For two decades Andrew Clement Serkis has been an indelible force on screens around the world, starring in some of the most ginormous motion picture franchises and properties (LOTR, Star Wars, Planet of the Apes, Marvel films) on an global scale. He’s passionately thrown his entire being—limbs, face, voice, soul—into his work, conjuring and channeling iconic characters with aplomb. It’s become a truism that he’s THE multitalented trailblazer of performance capture, serving not only as the ambassador of the oft-misunderstood technology, but as its catalyst. Teamed with Wētā FX since the days of Gollum, Andy has consistently proven that “digital makeup” can eliminate typecasting altogether and help filmmakers tell stories with characters heretofore impossible to bring to life. 
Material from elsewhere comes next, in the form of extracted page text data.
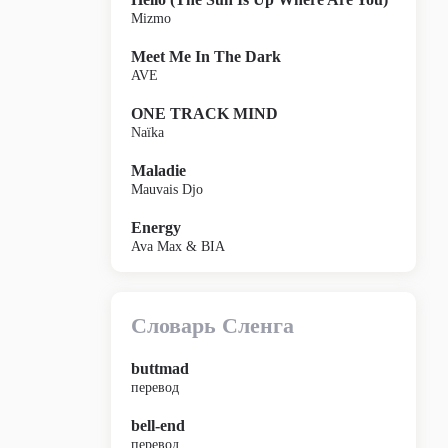
Mizmo
Meet Me In The Dark
AVE
ONE TRACK MIND
Naïka
Maladie
Mauvais Djo
Energy
Ava Max & BIA
Словарь Сленга
buttmad
перевод
bell-end
перевод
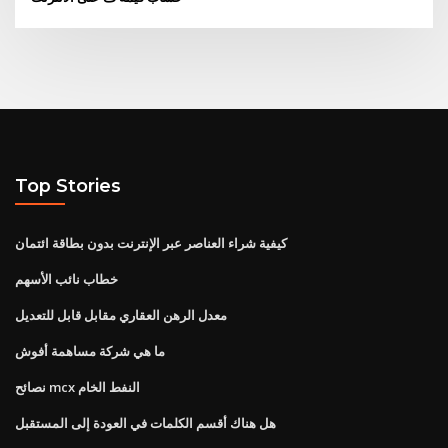
Top Stories
كيفية شراء العناصر عبر الإنترنت بدون بطاقة ائتمان
خطاب نائب الأسهم
معدل الرهن العقاري مقابل قابل للتعديل
ما هي شركة مساهمة أفوش
نصائح mcx النفط الخام
هل هناك أقسم الكلمات في العودة إلى المستقبل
The Annie Leibovitz portrait

I could go on. And on and on. Anon anon, sir!****

But let’s wrap this with his aesthetics. He is THE FACE and THE VOICE. And THE ARMS. His granitic hugs are legend. Just the right percentage of hirsute. He’s a goddamn mountain climber, folks. Hiked the Matterhorn in 1996. Runs and bikes to keep fit. Gorgeous. Human. Being. Never boring. Always hot. 

HNG

One last thing: a fun fact! Andy’s mum is half Iraqui, his dad entirely so, and he spent much of his childhood between Middlesex and Baghdad. This, I believe, partially explains why I think he’s looking more and more like a blue-eyed Omar Sharif as he ages. Which is, you know, totally fine by me. 


*The Prestige is Chris Nolan’s best film, fight me.
**A better musician biopic than Bohemian Rhapsody, fight me.
***I love it when it’s naturally curly AF and piled up high.